Metadata: Why it Matters and how to use it
Metadata makes the web work.
Imagine a picture published on a web page. The web page has no title, description, date, byline, or teaser, and the picture has no caption or photo credit. You might look at the picture and decide it’s a woman standing at a podium speaking to an audience. You might recognize the woman as Chancellor Phyllis Wise from the University of Illinois. And you would be a leg up on the vast majority of web users who have never heard of Phyllis Wise, let alone know what she looks like.
Google, Bing, and the other search indexes would have no clue about this picture. Therefore, anyone searching for news about Phyllis Wise would not find your web page. Worse than this, Google, Bing, and the others will crawl this page and determine that WILL has a crappy website that they can’t properly index. Our PageRank goes down, which means even our best pages are ranked lower in search results.
So what kind of metadata do we need to succeed?
A web page is like an iceberg: when you look at it in a browser, you see only the part showing above the surface.
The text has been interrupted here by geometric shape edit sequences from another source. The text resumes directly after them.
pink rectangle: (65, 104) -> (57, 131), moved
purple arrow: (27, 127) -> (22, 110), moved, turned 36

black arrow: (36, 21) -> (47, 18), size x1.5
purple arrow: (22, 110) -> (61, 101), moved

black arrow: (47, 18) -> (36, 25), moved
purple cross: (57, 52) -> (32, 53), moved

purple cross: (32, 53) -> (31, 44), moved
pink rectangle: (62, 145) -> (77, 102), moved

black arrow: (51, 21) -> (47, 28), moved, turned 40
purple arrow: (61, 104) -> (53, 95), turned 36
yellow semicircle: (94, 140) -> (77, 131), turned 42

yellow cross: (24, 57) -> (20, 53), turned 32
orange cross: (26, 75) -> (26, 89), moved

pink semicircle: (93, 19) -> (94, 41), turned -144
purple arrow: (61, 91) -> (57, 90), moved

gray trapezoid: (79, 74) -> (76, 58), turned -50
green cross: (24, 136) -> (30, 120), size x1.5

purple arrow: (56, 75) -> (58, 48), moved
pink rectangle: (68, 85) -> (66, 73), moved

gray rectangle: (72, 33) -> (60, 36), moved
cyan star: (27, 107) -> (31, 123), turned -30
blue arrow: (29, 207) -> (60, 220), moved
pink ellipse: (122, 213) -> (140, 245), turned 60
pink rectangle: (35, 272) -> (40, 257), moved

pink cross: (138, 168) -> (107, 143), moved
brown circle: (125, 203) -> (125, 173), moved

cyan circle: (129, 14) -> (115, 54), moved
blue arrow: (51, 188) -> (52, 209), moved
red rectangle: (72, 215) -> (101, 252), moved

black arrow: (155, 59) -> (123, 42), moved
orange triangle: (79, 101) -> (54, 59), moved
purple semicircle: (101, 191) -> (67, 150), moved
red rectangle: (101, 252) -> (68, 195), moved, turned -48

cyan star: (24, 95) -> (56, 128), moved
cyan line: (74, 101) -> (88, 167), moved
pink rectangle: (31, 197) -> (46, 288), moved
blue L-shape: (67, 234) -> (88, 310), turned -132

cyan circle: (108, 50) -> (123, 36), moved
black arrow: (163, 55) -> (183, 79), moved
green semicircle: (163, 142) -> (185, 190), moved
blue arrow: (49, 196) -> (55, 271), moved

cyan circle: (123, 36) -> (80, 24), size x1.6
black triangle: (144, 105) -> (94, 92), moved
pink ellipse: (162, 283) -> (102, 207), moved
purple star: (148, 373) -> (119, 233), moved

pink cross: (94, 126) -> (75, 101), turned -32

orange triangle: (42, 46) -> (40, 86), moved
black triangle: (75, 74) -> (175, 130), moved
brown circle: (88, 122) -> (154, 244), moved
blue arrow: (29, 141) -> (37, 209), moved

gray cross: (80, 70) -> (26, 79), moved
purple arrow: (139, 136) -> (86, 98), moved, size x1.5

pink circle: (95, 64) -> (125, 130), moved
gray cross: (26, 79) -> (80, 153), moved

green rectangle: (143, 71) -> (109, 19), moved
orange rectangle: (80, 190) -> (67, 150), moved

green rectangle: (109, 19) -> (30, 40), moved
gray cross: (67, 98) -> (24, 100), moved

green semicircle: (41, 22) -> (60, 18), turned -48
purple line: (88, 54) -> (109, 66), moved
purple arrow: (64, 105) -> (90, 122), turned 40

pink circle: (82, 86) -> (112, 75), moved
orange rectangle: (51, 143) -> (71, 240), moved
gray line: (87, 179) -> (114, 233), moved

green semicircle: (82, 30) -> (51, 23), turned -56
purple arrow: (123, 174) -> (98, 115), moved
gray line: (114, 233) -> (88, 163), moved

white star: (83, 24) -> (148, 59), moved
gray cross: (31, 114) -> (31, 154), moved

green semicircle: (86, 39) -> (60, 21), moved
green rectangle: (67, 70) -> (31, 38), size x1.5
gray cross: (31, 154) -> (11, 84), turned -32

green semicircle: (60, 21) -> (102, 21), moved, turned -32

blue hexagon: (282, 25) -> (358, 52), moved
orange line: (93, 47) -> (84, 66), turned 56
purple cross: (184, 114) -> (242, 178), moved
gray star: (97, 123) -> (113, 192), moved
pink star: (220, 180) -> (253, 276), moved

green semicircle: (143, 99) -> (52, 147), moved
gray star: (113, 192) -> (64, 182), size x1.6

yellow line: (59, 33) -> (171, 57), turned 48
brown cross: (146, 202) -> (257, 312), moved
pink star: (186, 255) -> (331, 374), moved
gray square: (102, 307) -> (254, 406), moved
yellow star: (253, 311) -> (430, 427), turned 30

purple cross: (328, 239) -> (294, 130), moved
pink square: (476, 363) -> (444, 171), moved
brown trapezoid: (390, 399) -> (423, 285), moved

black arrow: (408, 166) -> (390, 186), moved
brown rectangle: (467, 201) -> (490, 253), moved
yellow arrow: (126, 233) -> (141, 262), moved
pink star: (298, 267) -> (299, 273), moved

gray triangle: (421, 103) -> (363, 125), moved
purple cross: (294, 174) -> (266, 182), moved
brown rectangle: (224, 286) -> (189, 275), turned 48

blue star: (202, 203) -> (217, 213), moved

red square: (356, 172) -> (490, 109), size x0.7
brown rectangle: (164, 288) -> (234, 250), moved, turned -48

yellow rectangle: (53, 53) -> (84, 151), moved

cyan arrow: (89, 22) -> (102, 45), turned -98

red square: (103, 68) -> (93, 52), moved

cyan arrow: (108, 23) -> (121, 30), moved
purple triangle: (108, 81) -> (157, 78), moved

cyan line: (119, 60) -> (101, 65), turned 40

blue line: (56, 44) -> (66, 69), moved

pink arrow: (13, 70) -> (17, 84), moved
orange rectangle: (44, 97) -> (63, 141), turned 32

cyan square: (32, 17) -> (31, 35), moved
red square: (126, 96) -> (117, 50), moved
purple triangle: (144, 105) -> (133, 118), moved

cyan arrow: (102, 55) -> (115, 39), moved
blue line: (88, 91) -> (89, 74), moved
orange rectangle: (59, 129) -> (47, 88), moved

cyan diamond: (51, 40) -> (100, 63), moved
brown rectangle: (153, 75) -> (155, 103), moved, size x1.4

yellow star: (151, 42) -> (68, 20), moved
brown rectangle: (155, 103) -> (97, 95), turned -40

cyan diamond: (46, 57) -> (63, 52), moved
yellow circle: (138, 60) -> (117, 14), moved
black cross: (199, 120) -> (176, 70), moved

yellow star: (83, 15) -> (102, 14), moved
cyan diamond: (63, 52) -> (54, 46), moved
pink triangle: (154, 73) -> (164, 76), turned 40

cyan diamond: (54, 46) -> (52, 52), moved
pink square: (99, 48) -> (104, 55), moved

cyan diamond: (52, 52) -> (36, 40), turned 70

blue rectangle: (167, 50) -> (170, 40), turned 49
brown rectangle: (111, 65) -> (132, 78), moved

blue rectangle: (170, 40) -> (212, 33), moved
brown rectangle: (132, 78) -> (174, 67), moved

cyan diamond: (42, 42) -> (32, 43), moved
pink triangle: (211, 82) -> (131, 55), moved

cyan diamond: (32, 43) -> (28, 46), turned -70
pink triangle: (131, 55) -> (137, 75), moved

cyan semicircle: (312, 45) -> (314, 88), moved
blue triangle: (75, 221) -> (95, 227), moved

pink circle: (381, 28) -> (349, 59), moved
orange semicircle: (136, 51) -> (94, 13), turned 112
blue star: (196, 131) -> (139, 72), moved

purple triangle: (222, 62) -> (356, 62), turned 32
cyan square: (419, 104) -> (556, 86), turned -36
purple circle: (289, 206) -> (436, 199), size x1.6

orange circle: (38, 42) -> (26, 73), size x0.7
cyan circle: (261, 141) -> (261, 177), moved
A web page consists of code: HTML, CSS, and JavaScript. This code is highly structured so browsers know how to make it useful to humans. Well-structured web pages are highly useful to the robots, spiders, and other crawlers that traverse the internet looking for content to index. When you do a search, you are searching against that index. Therefore, the more intelligible your web page is to the crawlers, the better your content turns up in searches. Since about half our website traffic comes from search, getting this right is incredibly important.
It’s the Webmaster’s job to provide well-structured web pages. It’s your job to add good metadata to fit into that structure.
When you create an Entry, you are already adding important metadata in the Title, Date, and Description. But to be most effective, you need to add still more metadata which the website user never sees, but search engines and social media applications use to make sense of our content.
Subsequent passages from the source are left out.